A Year of Sundays: 52/2025
- ING: ImagineNewGreatness
- 5 days ago
- 3 min read

There is something profoundly satisfying about reaching the last Sunday of the year — a day wrapped in gratitude, reflection, and a quiet exhale of “Yes… we made it.” It reminds me of one of my children’s favorite childhood books, Leo the Late Bloomer by Robert Kraus. In it, little Leo the tiger struggles to read, write, and keep up with others. His patient parents remind him that he will bloom “in his own time,” and one day, Leo does — declaring proudly, “I made it!”
That simple line became a family tradition for us. For years — and still to this day — after finishing something meaningful or surviving something hard, we look at each other and say, “We made it like Leo!”
And that is exactly how I feel about 2025.
This year has been a remarkable teacher. It offered awe, resilience, discomfort, revelation, and the chance to start again — sometimes all in the same week. When I began A Year of Sundays, I intended it to be a reflective journal. But it evolved into something greater: a practice in mindfulness, perspective, and grace. It became a mirror that showed me not just how I responded to the world, but how I grew within it.
Alan Watts once wrote, “The only way to make sense out of change is to plunge into it, move with it, and join the dance.” That, I think, was the rhythm of 2025. We did not resist the chaos; we learned to move with it — to find meaning amid motion.
Daniel Goleman reminded us in Emotional Intelligence that, “It’s not the strongest or the most intelligent who will survive, but those who can best manage change.” Managing change became our collective art form this year — learning when to speak, when to pause, and when to rest.
Louise Hay taught us the healing power of thought: “Every thought we think is creating our future.” That truth guided many of my affirmations this year. Each Sunday was another reminder that the narratives we choose to believe about ourselves shape the paths we walk.
Caroline Myss, in Sacred Contracts, wrote, “You cannot change anything in your life until you understand why you created it.” That insight continues to ground me — not in guilt, but in awareness.
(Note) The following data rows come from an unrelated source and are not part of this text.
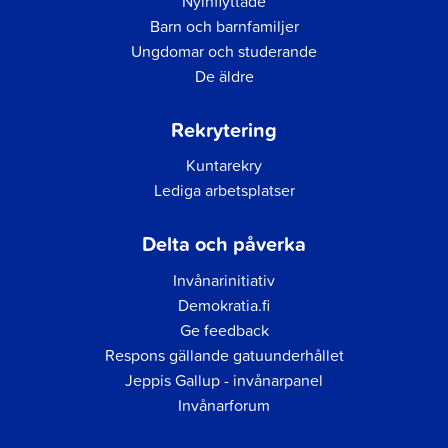
Nyinflyttade
Barn och barnfamiljer
Ungdomar och studerande
De äldre
Rekrytering
Kuntarekry
Lediga arbetsplatser
Delta och påverka
Invånarinitiativ
Demokratia.fi
Ge feedback
Respons gällande gatuunderhållet
Jeppis Gallup - invånarpanel
Invånarforum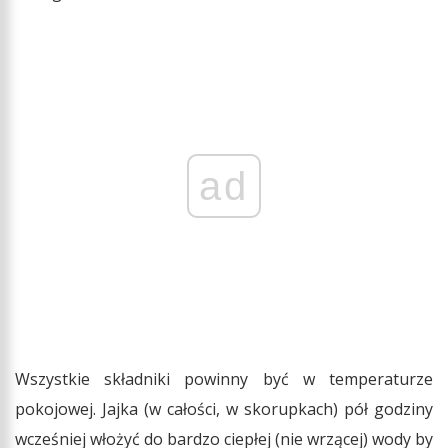
ad
Wszystkie składniki powinny być w temperaturze
pokojowej. Jajka (w całości, w skorupkach) pół godziny
wcześniej włożyć do bardzo ciepłej (nie wrzącej) wody by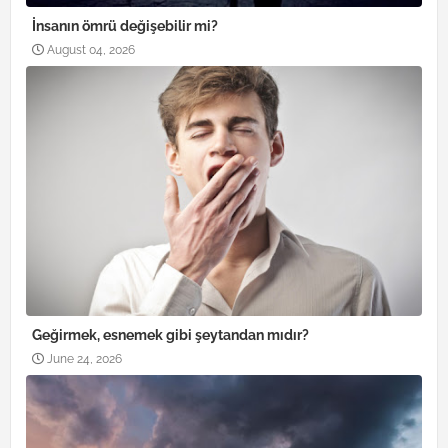
İnsanın ömrü değişebilir mi?
August 04, 2026
Geğirmek, esnemek gibi şeytandan mıdır?
June 24, 2026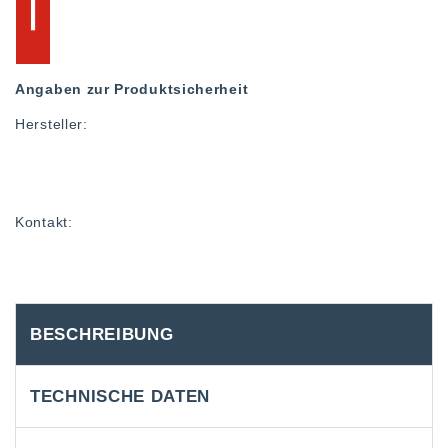
Angaben zur Produktsicherheit
Hersteller:
Kontakt:
BESCHREIBUNG
TECHNISCHE DATEN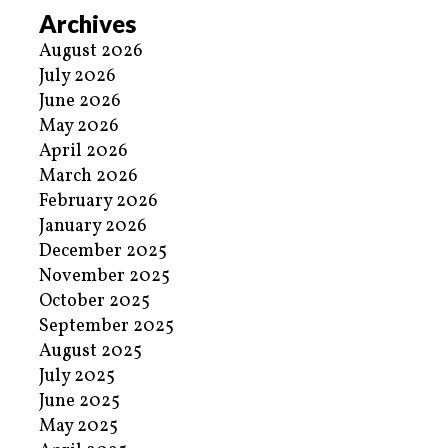
Archives
August 2026
July 2026
June 2026
May 2026
April 2026
March 2026
February 2026
January 2026
December 2025
November 2025
October 2025
September 2025
August 2025
July 2025
June 2025
May 2025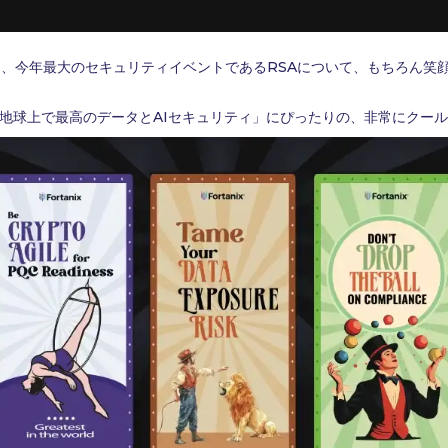
たり、今年最大のセキュリティイベントであるRSAについて、もちろん笑
地球上で最高のデータとAIセキュリティ」にぴったりの、非常にクー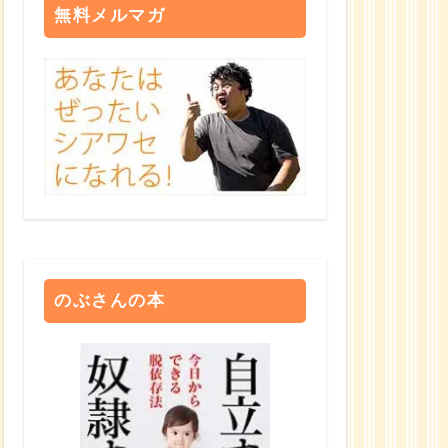
無料メルマガ
のぶさんの本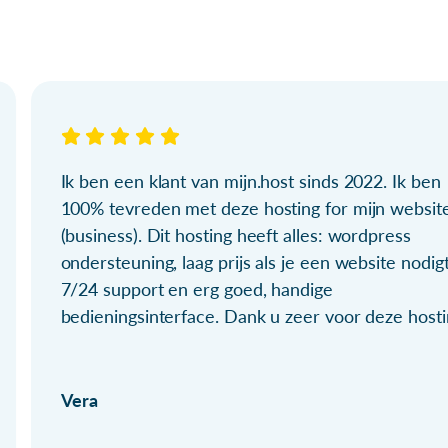
Ik ben een klant van mijn.host sinds 2022. Ik ben
100% tevreden met deze hosting for mijn websit
(business). Dit hosting heeft alles: wordpress
ondersteuning, laag prijs als je een website nodigt
7/24 support en erg goed, handige
bedieningsinterface. Dank u zeer voor deze hosti
Vera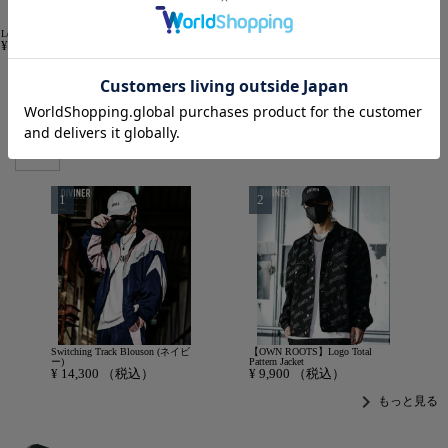
Leather Coated Wide Cargo Pants
【OWN ROOTS】Black Cargo
Sarouel Cargo Tech Shorts
¥
16,500
（税込）
Sarouel Pants
¥
11,000
（税込）
¥
13,200
（税込）
chevron_right
もっと見る
OUTER
アウター
Switching Track Blouson (ネイビ
【OWN ROOTS】Logo Total
ー)
Pattern Jacket
¥
14,300
（税込）
¥
9,900
（税込）
chevron_right
もっと見る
Awareness gives us the power to rewrite the story.
And Malcolm Gladwell, with his signature curiosity, offered the comfort that, “We learn by example and by direct experience because there are real limits to the adequacy of verbal instruction.” Indeed, 2025 was full of lessons we could only live to understand.
Finally, Florence Scovel Shinn — always a guiding light — said, “Your word is your wand.” Every affirmation, every “I am,” every prayer, and every quiet whisper of hope this year became a spell of creation.
So, as we close the book on 2025, I celebrate the awe that carried us and the resilience that sustained us.
To all who read along, reflected, and grew with me — thank you. You have been part of a beautiful collective unfolding.
Here is my final affirmation of the year:✨ I am in awe of my journey, grateful for my resilience, and open to the infinite possibilities of what comes next. ✨
And as we’ve always said in my family —“We made it like Leo!”
References
Goleman, D. (1995). Emotional intelligence: Why it can matter more than IQ. Bantam Books.
Gladwell, M. (2008). Outliers: The story of success. Little, Brown and Company.
Hay, L. (1984). You can heal your life. Hay House.
Myss, C. (2001). Sacred contracts: Awakening your divine potential. Harmony Books.
Schinn, F. S. (1925). The game of life and how to play it. Devon-Adair.
Watts, A. (1951). The wisdom of insecurity: A message for an age of anxiety. Pantheon Books.